For a couple of days I used my rooted phone. I installed Titanium Backup
which can "freeze" or remove unneeded programs but every program installed
became a little research project: What does it do? What does it depend on?
What depends on it? So I didn't get around to removing anything

My original plan had been to stop there but at this point I felt like I had
enough experience to install cyanogenmod so that's what I did. Compared to
rooting, this was easy.
posted by metadave at 8:02 AM on December 19, 2013

Getting back to my original question: "Why should/shouldn't I switch to
cyanogenmod?" here's what I would write to the me of two weeks ago:

Hi metadave_2013_12_05. I have a phone identical to yours and I switched to
cyanogenmod just last week.

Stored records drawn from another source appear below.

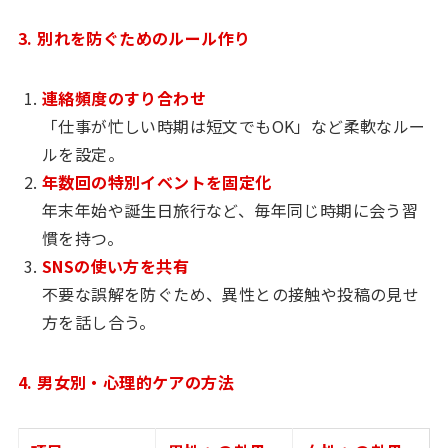
3. 別れを防ぐためのルール作り
連絡頻度のすり合わせ
「仕事が忙しい時期は短文でもOK」など柔軟なルー
ルを設定。
年数回の特別イベントを固定化
年末年始や誕生日旅行など、毎年同じ時期に会う習
慣を持つ。
SNSの使い方を共有
不要な誤解を防ぐため、異性との接触や投稿の見せ
方を話し合う。
4. 男女別・心理的ケアの方法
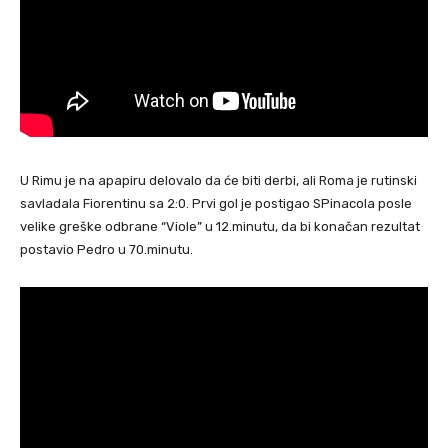
U Rimu je na apapiru delovalo da će biti derbi, ali Roma je rutinski
savladala Fiorentinu sa 2:0. Prvi gol je postigao SPinacola posle
velike greške odbrane “Viole” u 12.minutu, da bi konačan rezultat
postavio Pedro u 70.minutu.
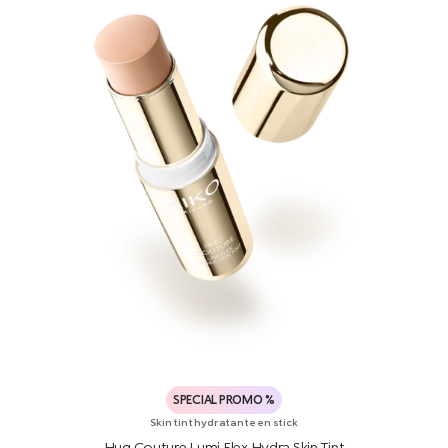
SPECIAL PROMO %
Skin tint hydratante en stick
Hug Couture Lumi Flex Hydra Skin Tint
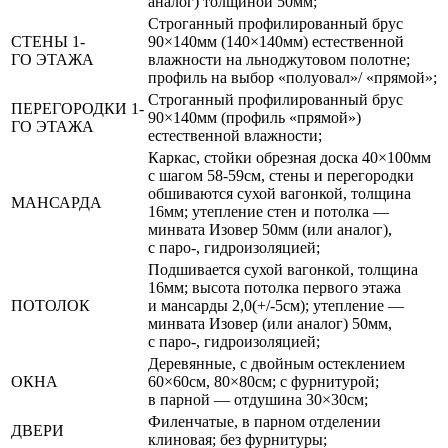
аналог) толщиной 50мм;
Строганный профилированный брус
СТЕНЫ 1-
90×140мм (140×140мм) естественной
ГО ЭТАЖА
влажности на льноджутовом полотне;
профиль на выбор «полуовал»/ «прямой»;
Строганный профилированный брус
ПЕРЕГОРОДКИ 1-
90×140мм (профиль «прямой»)
ГО ЭТАЖА
естественной влажности;
Каркас, стойки обрезная доска 40×100мм
с шагом 58-59см, стены и перегородки
обшиваются сухой вагонкой, толщина
МАНСАРДА
16мм; утепление стен и потолка —
минвата Изовер 50мм (или аналог),
с паро-, гидроизоляцией;
Подшивается сухой вагонкой, толщина
16мм; высота потолка первого этажа
ПОТОЛОК
и мансарды 2,0(+/-5см); утепление —
минвата Изовер (или аналог) 50мм,
с паро-, гидроизоляцией;
Деревянные, с двойным остеклением
ОКНА
60×60см, 80×80см; с фурнитурой;
в парной — отдушина 30×30см;
Филенчатые, в парном отделении
ДВЕРИ
клиновая; без фурнитуры;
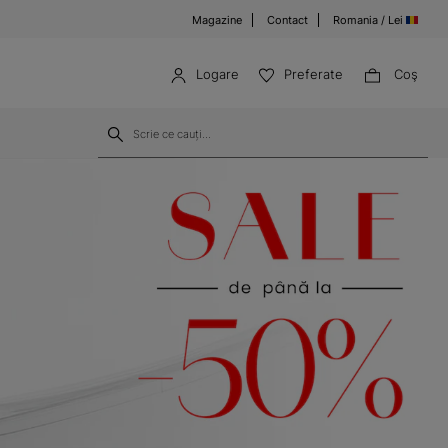
Magazine
Contact
Romania / Lei
Logare
Preferate
Coş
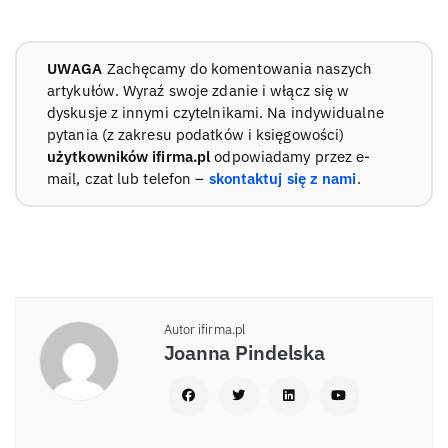
UWAGA
Zachęcamy do komentowania naszych
artykułów. Wyraź swoje zdanie i włącz się w
dyskusje z innymi czytelnikami. Na indywidualne
pytania (z zakresu podatków i księgowości)
użytkowników ifirma.pl
odpowiadamy przez e-
mail, czat lub telefon –
skontaktuj się z nami
.
Autor ifirma.pl
Joanna Pindelska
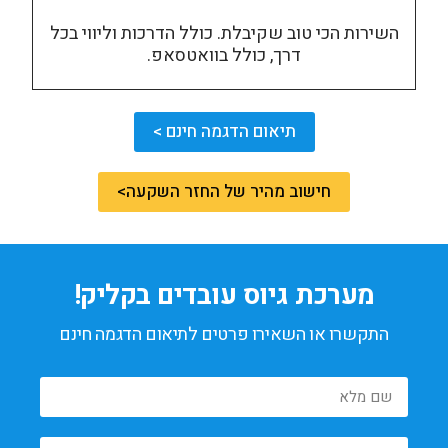
השירות הכי טוב שקיבלת. כולל הדרכות וליווי בכל
דרך, כולל בוואטסאפ.
תיאום הדגמה חינם >
חישוב מהיר של החזר השקעה>
מערכת גיוס עובדים בקליק!
התקשרו או השאירו פרטים לתיאום הדגמה חינם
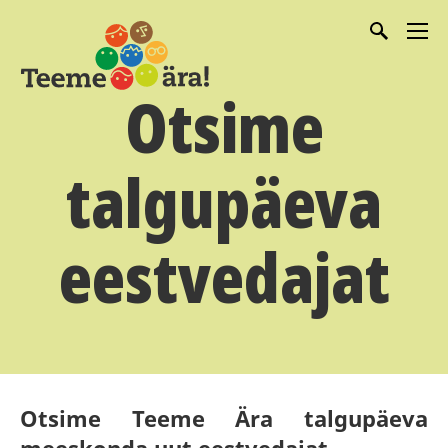
Otsime
talgupäeva
eestvedajat
Otsime Teeme Ära talgupäeva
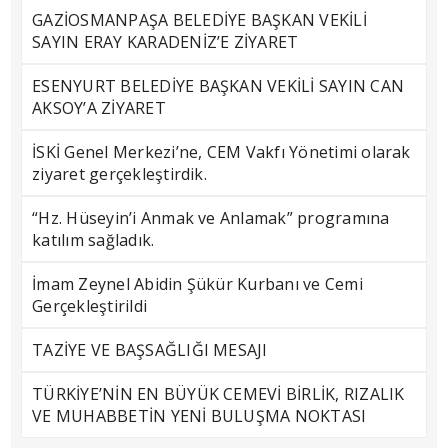
GAZİOSMANPAŞA BELEDİYE BAŞKAN VEKİLİ
SAYIN ERAY KARADENİZ’E ZİYARET
ESENYURT BELEDİYE BAŞKAN VEKİLİ SAYIN CAN
AKSOY’A ZİYARET
İSKİ Genel Merkezi’ne, CEM Vakfı Yönetimi olarak
ziyaret gerçekleştirdik.
“Hz. Hüseyin’i Anmak ve Anlamak” programına
katılım sağladık.
İmam Zeynel Abidin Şükür Kurbanı ve Cemi
Gerçekleştirildi
TAZİYE VE BAŞSAĞLIĞI MESAJI
TÜRKİYE’NİN EN BÜYÜK CEMEVİ BİRLİK, RIZALIK
VE MUHABBETİN YENİ BULUŞMA NOKTASI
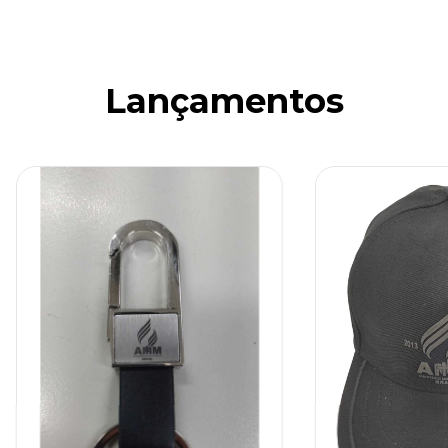
Lançamentos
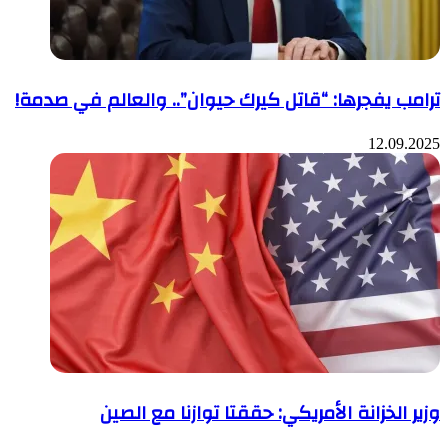
ترامب يفجرها: “قاتل كيرك حيوان”.. والعالم في صدمة!
12.09.2025
وزير الخزانة الأمريكي: حققتا توازنا مع الصين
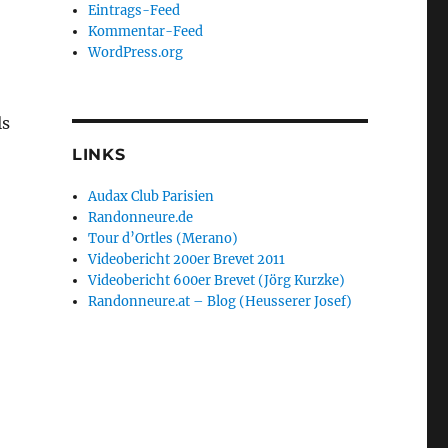
Eintrags-Feed
Kommentar-Feed
WordPress.org
ls
LINKS
Audax Club Parisien
Randonneure.de
Tour d’Ortles (Merano)
Videobericht 200er Brevet 2011
Videobericht 600er Brevet (Jörg Kurzke)
Randonneure.at – Blog (Heusserer Josef)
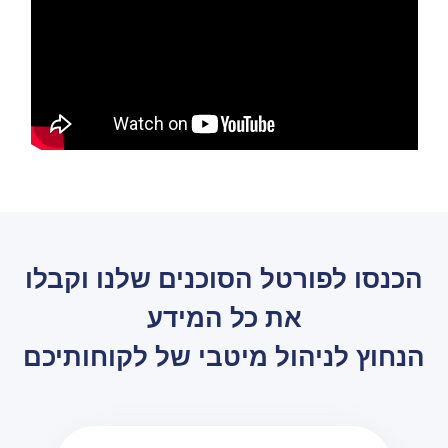
הכנסו לפורטל הסוכנים שלנו וקבלו
את כל המידע
הנחוץ לניהול מיטבי של לקוחותיכם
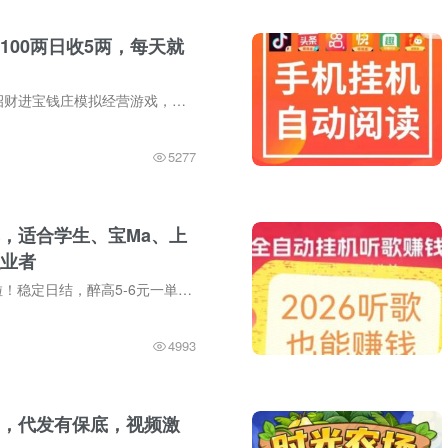
100两日收5两，每天就
通宝小店首码，招财进宝钱庄模拟经营游戏，用户可通过购置契书，每日坐收红利，还有定投计划，全球汾红，财源滚滚不息。元起提。无手续费。通宝契书。日息收益：良田百亩契：100两日收5两，每天...
5277
，适合学生、宝Ma、上
业者
💰斗音评论単来啦！稳定日结，醉高5-6元一単！视频种草代发最高10米一丹，想在家轻松赚零花钱吗？ ✅工作简単： 只需按照要求在指定斗音视频下写评论 ✅无需露脸、无需出镜 ✅不限时间、不...
4993
，代发有保底，视频激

So far, it has been worth the trouble.

The benefits that I have seen are snappier performance and a minimal set of apps to start with. Battery life may or may not be improved but it really doesn't matter since it still lasts all day and I still need to charge it every night. I expected that I might try different configurations but so far, I'm just pleased with the fact that the switch didn't break anything.

All the hardware seems to work fine (GPS was my main concern) and so far, I have not seen any stability problems ( I used the "stable" cyanogenmod 10.2 version ).

An unexpected bonus is that WIFI tethering is available for free in cyanogenmod but I have not tried it yet.

Beyond that, I'm seen a few cyanogenmod improvements. For example, there's a
small collection of icons at the upper right corner of the screen that you can
"pull down" to see some status details like how much battery life is left,
what WIFI you are using. I don't remember seeing this in Android 4.3 . I'm
not sure that cyanogenmod really deserves the credit for these features (
maybe they are in Android but Sprint or Samsung was holding them back for some
reason ) but I don't think they were there before.

If you do decide to install cyanogenmod, your first step should be to install
ClockworkMod ROM Manager. This is a low level piece of software that will
make your life quite a bit easier as you go through the process of rooting or
installing alternate roms on your phone.